However, as I dare say you - like Jean-Paul Sartre - have noticed, people can be annoying. We need distance from, as much as we need association with, one another. Thoreau tried for both: he would walk from Walden Pond to Concord, hang out with his dear friends the Emersons and the Alcotts, and then retreat to his hovel to be fairly happily alone. Walmart is no Concord. And if Greg will pardon my saying so, he is no Emerson or Alcott, though possibly he is a better golfer than either. Then again, he is also not my dear friend...
Crispin Sartwell is a friend of mine. We are supposedly charter members of the Defeatists as well as my being an occasional commentator here. As you most be aware if you're reading this, Crispy is a philosophy professor for Dickinson College, a former rock and roll critic, a retired environmental terrorist and a fairly interesting guy for a lot of reasons, including his part time job as a blackjack and three card monte dealer in an alley in back of Trump's in Atlantic City. He has kids, college looming and teaches philosophy at a private college. Cut the man some slack, OK! Selling a piece to the NY Times is a big fucking deal -- he can afford new socks, and some actual hamburger now.
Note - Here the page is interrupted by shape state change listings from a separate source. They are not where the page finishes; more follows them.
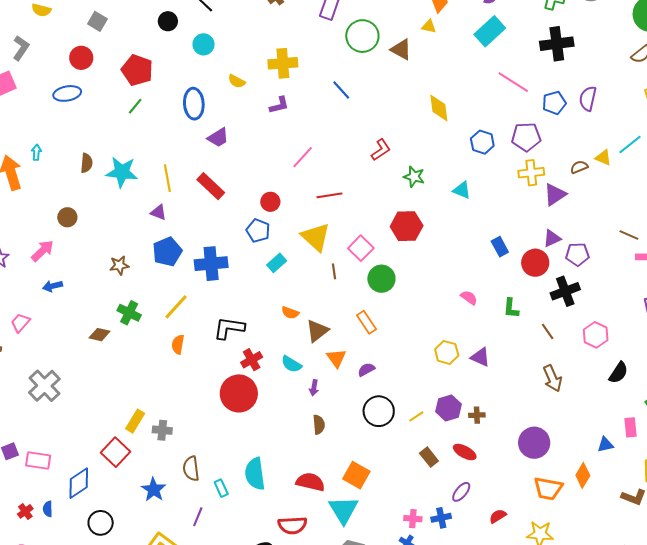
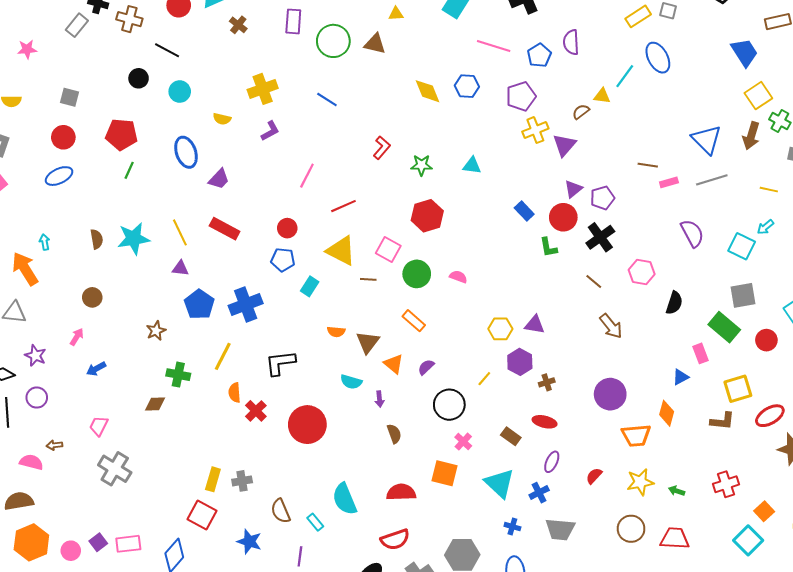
blue hexagon: (482, 142) -> (467, 86), moved
pink arrow: (42, 251) -> (77, 337), size x0.7
brown line: (334, 271) -> (368, 279), turned -63
pink semicircle: (469, 298) -> (458, 277), moved
green L-shape: (511, 308) -> (548, 247), moved
pink trapezoid: (20, 323) -> (99, 426), moved
red cross: (252, 360) -> (256, 411), moved
purple hexagon: (449, 408) -> (520, 362), moved
yellow line: (416, 416) -> (484, 379), moved
cyan triangle: (343, 510) -> (500, 483), moved
pink cross: (413, 519) -> (463, 442), moved, turned -36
This is an interesting piece for a lot of reasons. Although some of the Defeatist-Malcontent collective and carp fishing gang professed confusion at what he was saying, I think he was being cynically lyrical. Crispin appears to be going through a phase, sort of a male menopause thing...I kind of like the idea of Walmart as our Walden, since except for pithy phrases here and there, I despise Walden...The Transcendentalists were smug, self-satisfied bourgeois Babbits who inflicted themselves on us ever since. Emerson, Longfellow, Thoreau are not and never were Tinker, Evers and Chance. Or, Burroughs, Kerouac and Ginsberg. The insufferable rightness of the Yankee ascendency irritates me -- concepts do have dates, citing another philosophical friend of mine, Mary Hunt.